A triple store, also known as a RDF store(RDF graph database), is a specialized database designed for storing and querying data in the Resource Description Framework (RDF) format. The RDF format is used to represent data as a set of subject-predicate-object triples, also known as RDF triples.
Commonly, users mistake Dgraph for a Triple Store, however, it is a misconception. The confusion arises from the fact that Dgraph supports RDF. And it is worth noting that Dgraph does not support all types of RDF out there. We have a custom RDF format, which I usually refer to as “RDF-D”. It consists of NQuads and now includes an additional value denoting namespaces.
Dgraph is a distributed graph database that uses an inverted index, also known as a Posting List, to index and search data efficiently. The inverted index is a powerful indexing technique used in search and information retrieval systems that allows for the quick retrieval of documents that contain specific search terms in large datasets.
In Dgraph, the inverted index is used to index the data stored in the graph database. Each edge in the graph is indexed based on the values of its properties, and the inverted index is used to efficiently locate nodes and edges that match a given query. The use of the inverted index in Dgraph allows for fast and efficient search of graph data.
In the bottom line Dgraph stores all in KV using badger.
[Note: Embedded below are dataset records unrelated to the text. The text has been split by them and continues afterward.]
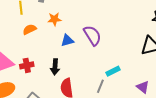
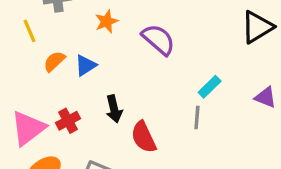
orange star: (54, 19) -> (106, 21), moved
blue triangle: (67, 40) -> (86, 65), moved

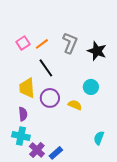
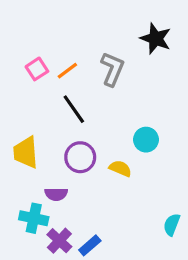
black star: (97, 51) -> (156, 39), moved
yellow trapezoid: (27, 88) -> (26, 152), moved
purple semicircle: (23, 114) -> (56, 194), moved, turned 96
cyan semicircle: (99, 138) -> (172, 225), moved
Some key characteristics of a triple store:
- RDF Storage: A triple store is designed specifically for storing and managing RAW RDF data. It can store large amounts of RDF triples, and provides efficient ways to query and retrieve the data.
- SPARQL Query Language: A triple store typically supports the SPARQL query language, which is used to query RDF data. SPARQL allows users to search for specific patterns of RDF triples and retrieve the results in a structured format.
- RDF Schema and OWL Support: A triple store may also support RDF Schema (RDFS) and Web Ontology Language (OWL), which are used for defining ontologies and class hierarchies in RDF data.
- Standards-Based: A triple store adheres to standard specifications for RDF, RDFS, and OWL, ensuring compatibility with other RDF-based systems and tools.
Some of these can be achieved with Dgraph with a proper support. As the case of OWL, complex but plausible. Or try to support SPARQL if it could run without the RDF header and other RDF stuff.
A triple store is an important tool in the semantic web and knowledge management domains. Maybe there are other key of importance in Triple Store. But I think that storing RDF as it is, is one of the most important ones. Which isn’t Dgraph’s case.
Does the KV store use a double key index or single key?
Single key index. You can see more about it in the paper.
I guess that is exactly where the confusion is at then, the paper:
2.1 Data Format
Dgraph can input data in a JSON format or (slightly modified)
RDF NQuad format. Dgraph would break down a JSON map
into smaller chunks, with each JSON key-value forming one
record equivalent of a single RDF triple record…
A triple is typically expressed as a subject-predicate-object
or a subject-predicate-value. Subject is a node, predicate is a
relationship, and object can be another node or a primitive data
type. One points from a node to another node, the other points
from a node to a value. In the above example, the triple with
name is a type of subject-predicate-value (typically referred
to as an attribute), while the triple with follower is a type of
subject-predicate-object. Dgraph makes no difference in how
it handles these two types of records (to avoid confusion over
these two types, we’ll refer to them as object-values). Dgraph
considers this as the unit of record and a typical JSON map
would be broken into multiple such records.
2.2 Data Storage
Dgraph data is stored in an embeddable key-value database
called Badger [?] for data input-output on disk…
As mentioned above, all records with the same predicate
form one shard. Within a shard, records sharing the same
subject-predicate are grouped and condensed into one single
key-value pair in Badger. This value is referred to as a posting
list, a terminology commonly used in search engines to refer
to a sorted list of doc ids containing a search term. A posting
list is stored as a value in Badger, with the key being derived
from subject and predicate.
I guess I always called it a triple store because of the paper and interpretation of it also by Manish, the founder, in this very forum.
So while it is not a triple store because it stores the subject and predicate concatenated as the key, and the posting list as the value in the KV store, it makes sense to still consider it a triple store in many aspects to understand why it does what it does and how it works under the hood. I think I have a good understanding of Dgraph and much of my understanding is based upon the thought of Dgraph is a triple store.
But you are correct that on the disk there is not a subject-object-predicate as a triple, but rather a “subject-object”-<ordered posting list containing all objects>. So at this point, its just semantics, but I bow to KV.
The big difference is in the way we keep the data. A Triple Store keeps the RDF format on disk. We break into pieces and spread it.
In an abstract way we can say that Dgraph deals with Triples, obviously. But he doesn’t “stores” it as TS does. And there are several aspects that differentiate us from an old-fashioned Triple Store.